Important! Undercooked boletus become acidic, and overcooked ones become flabby, losing value.
With mustard seeds
4 cans of 0.5 l3 days
Nutritional value per 100 g:
- Peel the horseradish root, wash, chop finely.
- Pour water into a container, add horseradish, mustard powder, allspice. Cook for 40 minutes. over low heat.
- Let it brew for 10 hours.
- Pre-prepare the boletus, cook, rinse.
- Boil the marinade, with the addition of sugar, salt, acetic acid. Let it boil for 10 minutes, leave to cool.
- Dress with cold marinade mushrooms. Take out for 2 days.
- Pack mushrooms on a container.
- Strain the marinade, pour them.
- Close cans with nylon caps. Transfer to a cool room without moisture. Make sure that the mushrooms are always covered with marinade.
Important! During sterilization, the jars should not touch the walls, as they are cracked. Banks with a volume of 0.5 l warm up for 12-15 minutes.
With citric acid
2 cans of 0.5 l3 hours 30 minutes
citric acid
1.5 tsp
black peppercorns
10 peas
Nutritional value per 100 g:
- Rinse, dry.
- Put boletus in the cookware, pour in water, simmer for up to 3 hours. In the process, change the water. Remove foam as it appears.

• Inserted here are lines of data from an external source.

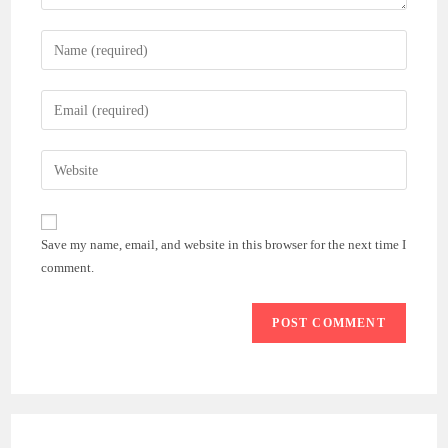
Enter
your
name
Enter
or
your
username
email
Enter
to
address
your
comment
to
website
comment
URL
Save my name, email, and website in this browser for the next time I
(optional)
comment.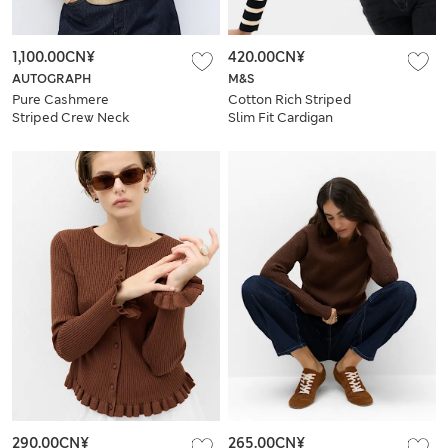
1,100.00CN¥
420.00CN¥
AUTOGRAPH
M&S
Pure Cashmere
Cotton Rich Striped
Striped Crew Neck
Slim Fit Cardigan
Jumper
290.00CN¥
265.00CN¥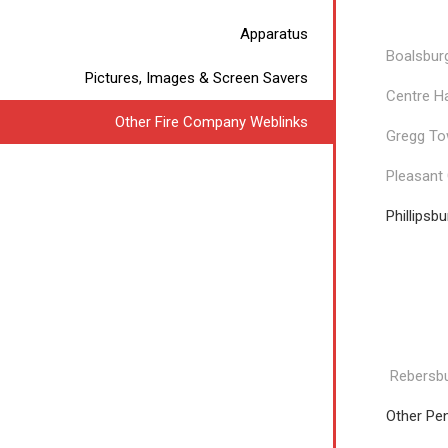
Undine
Apparatus
Boalsbur
Pictures, Images & Screen Savers
Centre H
Other Fire Company Weblinks
Gregg To
Pleasant
Phillipsb
Relia
Rebersbu
Other Pe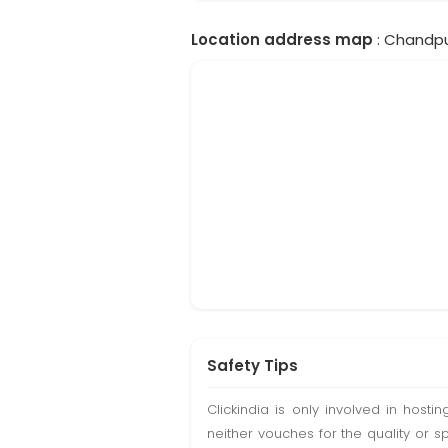
Location address map
: Chandpur
Safety Tips
Clickindia is only involved in hos
neither vouches for the quality or s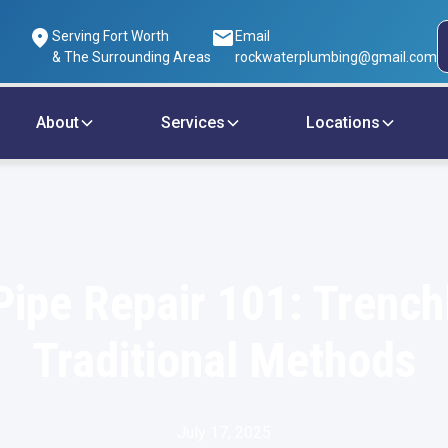
Serving Fort Worth
Email
& The Surrounding Areas
rockwaterplumbing@gmail.com
About
Services
Locations
ipe Repair 101: Trench
Traditional Methods
July 17, 2025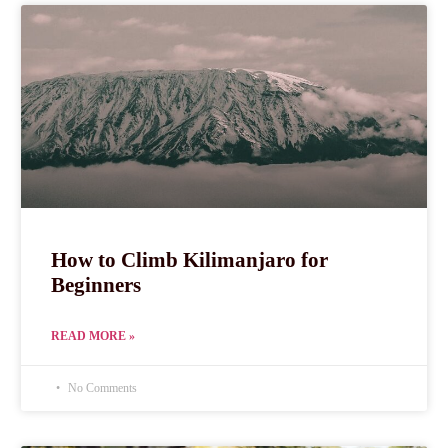
How to Climb Kilimanjaro for
Beginners
READ MORE »
No Comments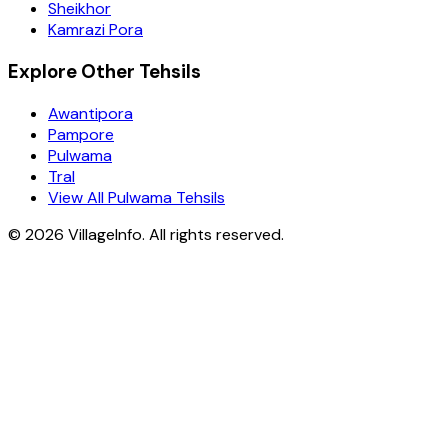
Sheikhor
Kamrazi Pora
Explore Other Tehsils
Awantipora
Pampore
Pulwama
Tral
View All Pulwama Tehsils
©
2026
VillageInfo. All rights reserved.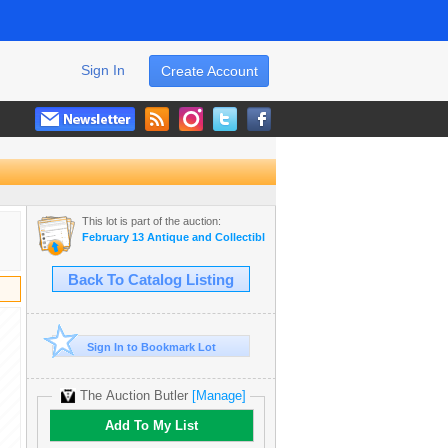
Sign In
Create Account
This lot is part of the auction:
February 13 Antique and Collectible Auction
Back To Catalog Listing
Sign In to Bookmark Lot
The Auction Butler
[Manage]
Add To My List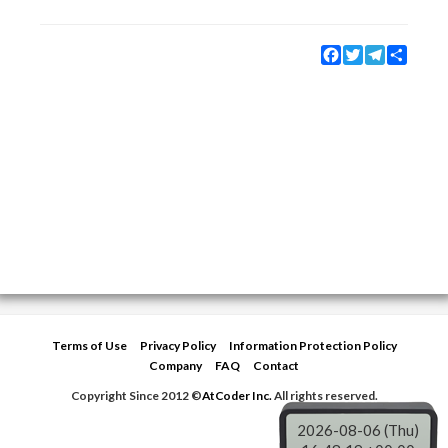
Facebook
Twitter
Telegram
Share
Terms of Use
Privacy Policy
Information Protection Policy
Company
FAQ
Contact
Copyright Since 2012 ©
AtCoder Inc.
All rights reserved.
2026-08-06 (Thu)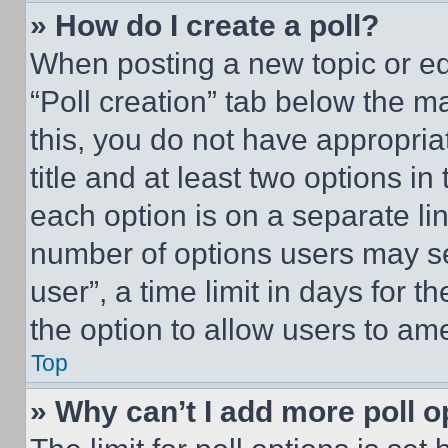
» How do I create a poll?
When posting a new topic or editi
“Poll creation” tab below the m
this, you do not have appropria
title and at least two options i
each option is on a separate lin
number of options users may se
user”, a time limit in days for th
the option to allow users to am
Top
» Why can’t I add more poll o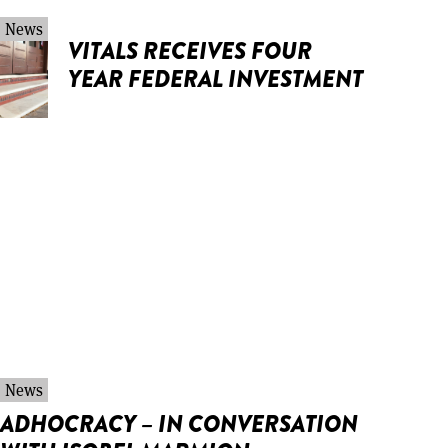
News
VITALS RECEIVES FOUR
YEAR FEDERAL INVESTMENT
News
ADHOCRACY – IN CONVERSATION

- Boil water with spices, lemon, sugar and salt.
- Discard in a colander and rinse the mushrooms with water.
- Pour into the marinade and cook for another 15 minutes.
- Transfer mushrooms into jars, pour in marinade and close.
Features of storage of blanks
Storage conditions: lack of sunlight, temperature less than 8 degrees. The shelf life of pickled mushrooms is up to a year.
Did you know? Boletus is similar to boletus: the same shape of the hat, the same height and thickness of the legs.
These recipes are both tasty and healthy. Mushrooms will replenish the body with vitamins, minerals and fiber.
Boletus is classified as a valuable species of mushrooms, due to its composition:
Squirrels | about 4% |
Cellulose | about 2% |
Carbohydrates | about 1.5% |
Minerals | about 1.5% |
Fats | about 1% |
They contain vitamins A, B, B1, C, PP, a large amount of iron, phosphorus, potassium. But do not use in very large quantities for diseases of the liver and kidneys.
Pickled mushrooms are good on their own, but will be great with meat, potatoes, and salads. The time spent on cooking will pay off in the winter.